A selection of additional warts for wartremover managed by the community.
Add the following to your project/plugins.sbt
:
addSbtPlugin("org.wartremover" % "sbt-wartremover-contrib" % "2.1.1")
// In build.sbt
wartremoverErrors += ContribWart.OldTime // Or whichever warts you want to add
To use wartremover-contrib
with other build managers, please refer to here.

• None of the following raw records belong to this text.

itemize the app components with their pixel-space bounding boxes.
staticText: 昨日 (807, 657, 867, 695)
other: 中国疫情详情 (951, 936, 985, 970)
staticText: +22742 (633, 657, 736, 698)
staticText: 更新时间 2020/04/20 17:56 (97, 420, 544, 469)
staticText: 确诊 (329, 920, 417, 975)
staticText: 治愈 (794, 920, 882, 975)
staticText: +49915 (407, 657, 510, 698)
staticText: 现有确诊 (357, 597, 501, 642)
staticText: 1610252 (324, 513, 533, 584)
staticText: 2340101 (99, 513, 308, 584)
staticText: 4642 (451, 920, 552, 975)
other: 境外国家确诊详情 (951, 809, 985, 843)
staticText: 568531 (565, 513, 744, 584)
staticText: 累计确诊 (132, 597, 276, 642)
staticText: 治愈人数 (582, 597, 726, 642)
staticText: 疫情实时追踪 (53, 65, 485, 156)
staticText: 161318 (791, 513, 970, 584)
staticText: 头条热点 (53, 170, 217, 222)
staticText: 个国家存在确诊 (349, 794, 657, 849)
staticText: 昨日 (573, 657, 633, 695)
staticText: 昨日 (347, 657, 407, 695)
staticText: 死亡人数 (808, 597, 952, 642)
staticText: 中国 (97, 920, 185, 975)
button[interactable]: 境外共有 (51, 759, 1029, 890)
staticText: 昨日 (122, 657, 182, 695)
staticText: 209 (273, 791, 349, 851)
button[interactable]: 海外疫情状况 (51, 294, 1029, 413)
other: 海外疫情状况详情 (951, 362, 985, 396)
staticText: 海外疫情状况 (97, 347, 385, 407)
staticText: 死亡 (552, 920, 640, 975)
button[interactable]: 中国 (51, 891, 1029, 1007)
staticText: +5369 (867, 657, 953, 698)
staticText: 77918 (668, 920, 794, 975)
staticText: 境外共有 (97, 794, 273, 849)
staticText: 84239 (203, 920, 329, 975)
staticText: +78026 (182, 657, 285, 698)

Here is a list of warts under the org.wartremover.contrib.warts
package.
apply
slightly reduces amount of code, but makes code much less readable, and in conjunction with parenless methods can lead to bugs.
list.toSet(true)
A short name can make code more meaningful:
list.toSet.contains(true)
.
class C {
def apply(...) = ... // Won't compile: apply is disabled
}
object C {
def apply() = new C // Compiles: object's apply is enabled
}
Tuples are described not by their semantic meaning, but by their types alone, which requires users of your API to either create that meaning themselves using unapply or to use the ugly _1, _2, ... accessors.

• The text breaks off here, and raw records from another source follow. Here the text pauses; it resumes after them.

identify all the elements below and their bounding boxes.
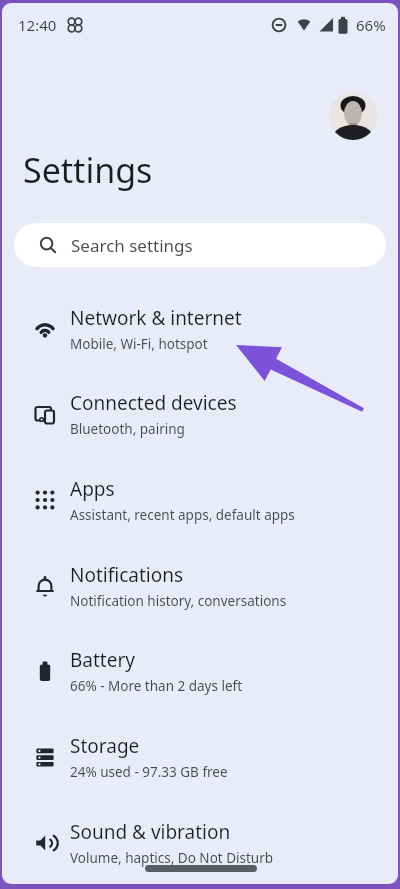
staticText: Storage xyxy=(70,733,140,759)
staticText: Search settings xyxy=(71,234,193,257)
staticText: Notification history, conversations xyxy=(70,592,287,610)
staticText: 66% - More than 2 days left xyxy=(70,677,243,695)
staticText: Assistant, recent apps, default apps xyxy=(70,506,295,524)
staticText: Apps xyxy=(70,476,115,502)
staticText: 66% xyxy=(356,15,386,35)
staticText: Battery xyxy=(70,647,135,673)
button[interactable]: Apps xyxy=(2,457,398,543)
staticText: Sound & vibration xyxy=(70,819,231,845)
staticText: 12:40 xyxy=(18,15,57,35)
staticText: Bluetooth, pairing xyxy=(70,420,185,438)
button[interactable] xyxy=(329,92,377,140)
staticText: 24% used - 97.33 GB free xyxy=(70,763,228,781)
staticText: Network & internet xyxy=(70,305,242,331)
button[interactable]: Search settings xyxy=(14,223,386,267)
staticText: Notifications xyxy=(70,562,184,588)
staticText: Connected devices xyxy=(70,390,237,416)
button[interactable]: Battery xyxy=(2,628,398,714)
button[interactable]: Storage xyxy=(2,714,398,800)
staticText: Settings xyxy=(23,147,153,193)
button[interactable]: Network & internet xyxy=(2,286,398,372)
button[interactable]: Connected devices xyxy=(2,371,398,457)
button[interactable]: Sound & vibration xyxy=(2,800,398,884)
staticText: Mobile, Wi-Fi, hotspot xyxy=(70,335,208,353)
button[interactable]: Notifications xyxy=(2,543,398,629)
staticText: Volume, haptics, Do Not Disturb xyxy=(70,849,274,867)
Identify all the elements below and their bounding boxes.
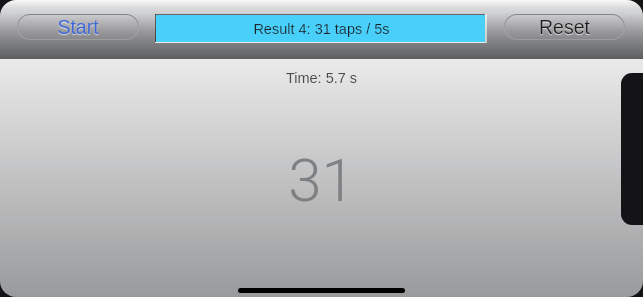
staticText: Result 4: 31 taps / 5s — [253, 21, 390, 37]
button[interactable]: Reset — [504, 14, 625, 40]
staticText: Reset — [539, 16, 590, 38]
staticText: 31 — [0, 145, 643, 215]
staticText: Start — [57, 16, 99, 38]
button[interactable]: Result 4: 31 taps / 5s — [155, 14, 487, 43]
button[interactable]: Start — [17, 14, 139, 40]
staticText: Time: 5.7 s — [0, 70, 643, 86]
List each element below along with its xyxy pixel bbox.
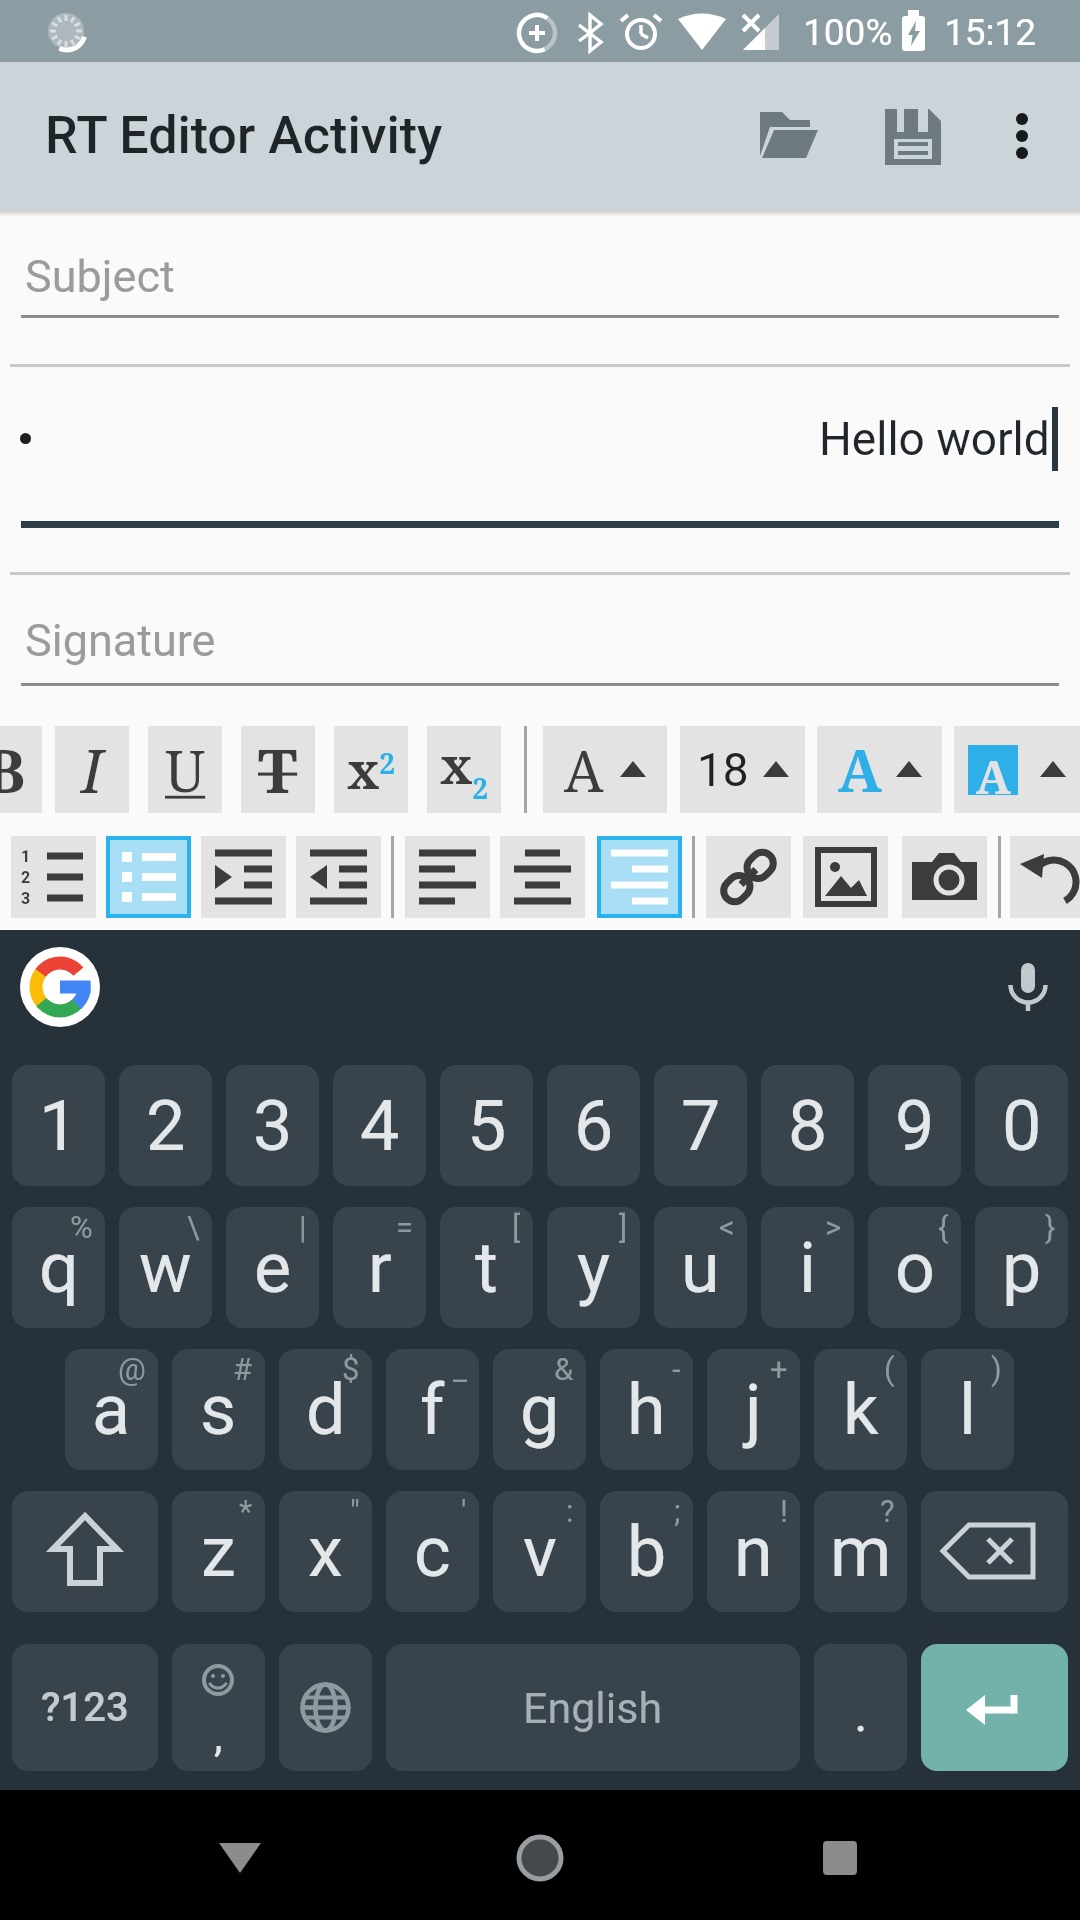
button[interactable]: 6	[547, 1065, 640, 1186]
button[interactable]	[902, 836, 987, 918]
staticText: \	[187, 1209, 200, 1245]
button[interactable]: 1 2 3	[11, 836, 96, 918]
staticText: 3	[253, 1085, 293, 1167]
staticText: r	[368, 1227, 392, 1309]
button[interactable]: x2	[427, 726, 501, 813]
staticText: #	[233, 1351, 253, 1387]
button[interactable]	[706, 836, 791, 918]
button[interactable]	[201, 836, 286, 918]
staticText: [	[512, 1209, 521, 1245]
button[interactable]: g	[493, 1349, 586, 1470]
button[interactable]: 1	[12, 1065, 105, 1186]
button[interactable]: c	[386, 1491, 479, 1612]
button[interactable]	[190, 1810, 290, 1900]
button[interactable]: x2	[334, 726, 408, 813]
button[interactable]: f	[386, 1349, 479, 1470]
button[interactable]: Signature	[22, 604, 1058, 684]
button[interactable]: s	[172, 1349, 265, 1470]
button[interactable]: 9	[868, 1065, 961, 1186]
button[interactable]	[978, 84, 1068, 188]
staticText: >	[825, 1209, 842, 1245]
button[interactable]	[803, 836, 888, 918]
button[interactable]: A	[543, 726, 667, 813]
button[interactable]: k	[814, 1349, 907, 1470]
staticText: o	[895, 1227, 935, 1309]
staticText: a	[92, 1369, 131, 1451]
button[interactable]	[405, 836, 490, 918]
staticText: (	[884, 1351, 895, 1387]
button[interactable]	[20, 947, 100, 1027]
button[interactable]: o	[868, 1207, 961, 1328]
staticText: 5	[467, 1085, 507, 1167]
staticText: c	[414, 1511, 451, 1593]
button[interactable]: y	[547, 1207, 640, 1328]
button[interactable]: Hello world	[22, 404, 1050, 474]
button[interactable]: 4	[333, 1065, 426, 1186]
button[interactable]: b	[600, 1491, 693, 1612]
staticText: A	[838, 730, 882, 809]
button[interactable]: Subject	[22, 240, 1058, 318]
button[interactable]: 5	[440, 1065, 533, 1186]
button[interactable]	[12, 1491, 158, 1612]
button[interactable]	[1010, 836, 1080, 918]
button[interactable]: x	[279, 1491, 372, 1612]
button[interactable]: u	[654, 1207, 747, 1328]
button[interactable]: a	[65, 1349, 158, 1470]
button[interactable]	[490, 1810, 590, 1900]
staticText: 8	[788, 1085, 828, 1167]
button[interactable]	[861, 84, 965, 188]
staticText: 4	[360, 1085, 400, 1167]
staticText: .	[854, 1683, 868, 1744]
button[interactable]	[106, 836, 191, 918]
button[interactable]: 2	[119, 1065, 212, 1186]
staticText: $	[342, 1351, 360, 1387]
button[interactable]: .	[814, 1644, 907, 1771]
button[interactable]: B	[0, 726, 42, 813]
staticText: ;	[674, 1493, 681, 1529]
staticText: g	[520, 1369, 560, 1451]
button[interactable]: 7	[654, 1065, 747, 1186]
button[interactable]: w	[119, 1207, 212, 1328]
button[interactable]: t	[440, 1207, 533, 1328]
button[interactable]: 8	[761, 1065, 854, 1186]
button[interactable]: 0	[975, 1065, 1068, 1186]
button[interactable]: d	[279, 1349, 372, 1470]
button[interactable]	[279, 1644, 372, 1771]
button[interactable]	[597, 836, 682, 918]
button[interactable]	[775, 1810, 875, 1900]
button[interactable]	[296, 836, 381, 918]
staticText: p	[1002, 1227, 1042, 1309]
button[interactable]: I	[55, 726, 129, 813]
button[interactable]: 3	[226, 1065, 319, 1186]
staticText: s	[200, 1369, 237, 1451]
button[interactable]: q	[12, 1207, 105, 1328]
button[interactable]	[736, 84, 840, 188]
staticText: =	[396, 1209, 414, 1245]
button[interactable]: U	[148, 726, 222, 813]
button[interactable]: p	[975, 1207, 1068, 1328]
button[interactable]: i	[761, 1207, 854, 1328]
button[interactable]: z	[172, 1491, 265, 1612]
button[interactable]	[500, 836, 585, 918]
button[interactable]: e	[226, 1207, 319, 1328]
button[interactable]	[921, 1491, 1068, 1612]
button[interactable]	[988, 948, 1068, 1028]
button[interactable]: h	[600, 1349, 693, 1470]
staticText: z	[201, 1511, 236, 1593]
button[interactable]: ,	[172, 1644, 265, 1771]
button[interactable]: A	[817, 726, 942, 813]
staticText: %	[70, 1209, 93, 1245]
button[interactable]: 18	[680, 726, 805, 813]
button[interactable]: n	[707, 1491, 800, 1612]
button[interactable]: l	[921, 1349, 1014, 1470]
button[interactable]: T	[241, 726, 315, 813]
staticText: x2	[347, 736, 396, 804]
button[interactable]: English	[386, 1644, 800, 1771]
button[interactable]: r	[333, 1207, 426, 1328]
button[interactable]: ?123	[12, 1644, 158, 1771]
button[interactable]: j	[707, 1349, 800, 1470]
button[interactable]	[921, 1644, 1068, 1771]
button[interactable]: v	[493, 1491, 586, 1612]
button[interactable]: m	[814, 1491, 907, 1612]
button[interactable]: A	[954, 726, 1080, 813]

Public API should refrain from exposing tuples and should instead consider using custom case classes to add semantic meaning.
// Won't compile:
// | Avoid using tuples in public interfaces, as they only supply type information.
// | Consider using a custom case class to add semantic meaning.
def badFoo(customerTotal: (String, Long)) = {
// Code
}
// Custom case class with added semantic meaning
final case class CustomerAccount(customerId: String, accountTotal: Long)
// Will compile
def goodFoo(customerTotal: CustomerAccount) = {
// Code
}
Though override
may be optional, it is safer to add it every time.
Consider the following code:
trait T {
def f1(): Unit
}
class C extends T {
def f1() = ...
def f2() = ...
}
Renaming T.f1
to T.f2
leads to dead code and unexpected behavior in C
.
It is advised to use this rule with UnsafeInheritance
to avoid default implementation override:
trait T {
def f1(): Unit = ...
}
Sometimes an additional power of Monad
is not needed, and
Applicative
is enough. This issues a warning in such cases
(not an error, since using a Monad
instance might still be a conscious decision)
scala> for {
| x <- List(1,2,3)
| y <- List(2,3,4)
| } yield x * y
<console>:19: warning: No need for Monad here (Applicative should suffice).
> "If the extra power provided by Monad isn’t needed, it’s usually a good idea to use Applicative instead."
Typeclassopedia (https://wiki.haskell.org/Typeclassopedia)
Apart from a cleaner code, using Applicatives instead of Monads can in general case result in a more parallel code.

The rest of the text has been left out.